For instance, it can be challenging for many to openly discuss intergenerational issues in the workplace, but when couched through the lens of how to be a great mentor to a new apprentice, myths and misunderstandings are more easily revealed and understood, and the entire conversation becomes much more positive and solution-oriented.
The Benefits
Our clients who have taken the step of creating an in-house mentor program have experienced benefits beyond improved quality of apprentice training. The most common benefits reported by NB-MAP clients include:
- Improved quality of apprentice training
- Improved team communication (universal, not just with apprentice):
- More communication
- More effective communication
- More respectful communication
- Less fear/avoidance of constructive feedback
- Improved consistency in apprentice training
- Improved relationships between mentor and apprentice
- More journeypersons want to become mentors
- More team members actively engage with an apprentice, supporting their professional development and also supporting their co-worker who has been assigned as the primary mentor
- Improved sense of team and increased teamwork skills observed
- Cyclical learning: mentors learning from apprentices
- Overall less confrontational and more supportive teams
Why Employers Focus On Mentership
The essential role of on-the-job learning in the skilled trades has taken a backseat to priorities like productivity. Combined with the pending baby boom retirement and a lack of diversity in the workforce, the sector is faced with the loss of thousands of years of knowledge, skill and experience.

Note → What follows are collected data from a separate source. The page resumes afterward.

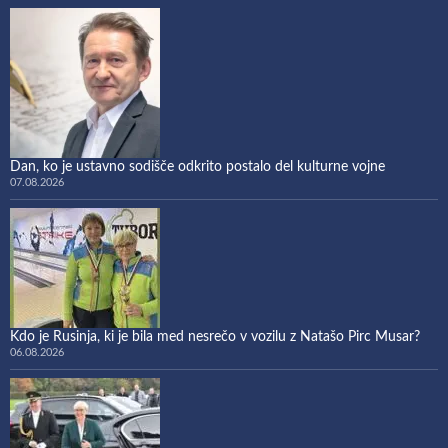
Dan, ko je ustavno sodišče odkrito postalo del kulturne vojne
07.08.2026
Kdo je Rusinja, ki je bila med nesrečo v vozilu z Natašo Pirc Musar?
06.08.2026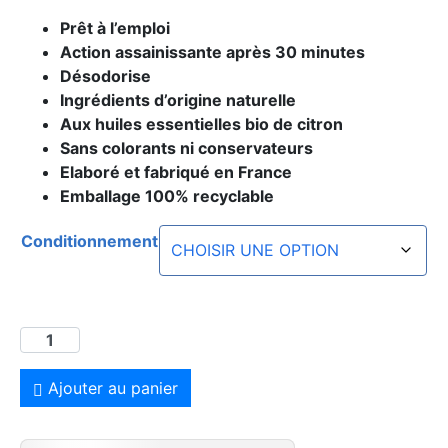
Prêt à l’emploi
Action assainissante après 30 minutes
Désodorise
Ingrédients d’origine naturelle
Aux huiles essentielles bio de citron
Sans colorants ni conservateurs
Elaboré et fabriqué en France
Emballage 100% recyclable
Conditionnement
Ajouter au panier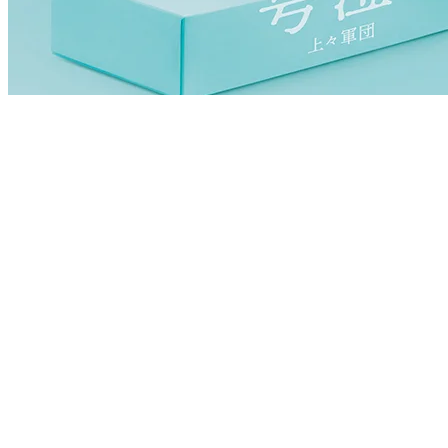
CDシングル
2020.11.25
号泣
上々軍団
2019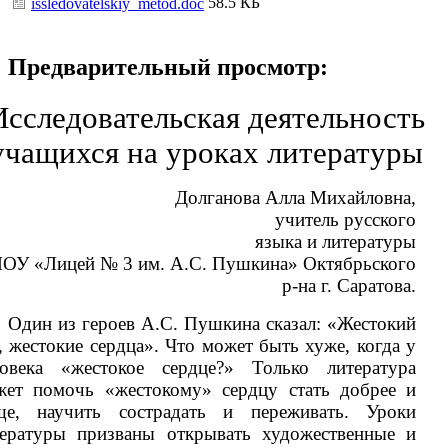
58.5 КБ
issledovatelskiy_metod.doc
Предварительный просмотр:
Исcледовательская деятельность
учащихся на уроках литературы
Долганова Алла Михайловна,
учитель русского
языка и литературы
ОУ «Лицей № 3 им. А.С. Пушкина» Октябрьского
р-на г. Саратова.
Один из героев А.С. Пушкина сказал: «Жестокий
, жестокие сердца». Что может быть хуже, когда у
ловека «жестокое сердце?» Только литература
жет помочь «жестокому» сердцу стать добрее и
ще, научить сострадать и переживать. Уроки
тературы призваны открывать художественные и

According to Randstad Canada, over 75% of Millennials (those born after 1980) want an on-the-job mentor, and the Millennial generation will make up over 75% of the Canadian workforce and customer base by 2028. Recruiting and retaining this generation is absolutely essential to the survival and sustainability of the skilled trades.
Updating the trades' 400+ year history in mentorship and apprenticeship, to suit the needs of the current generation and address new pressures like technology, is a simple and sustainable way to recruit, train and retain the Millennial workforce.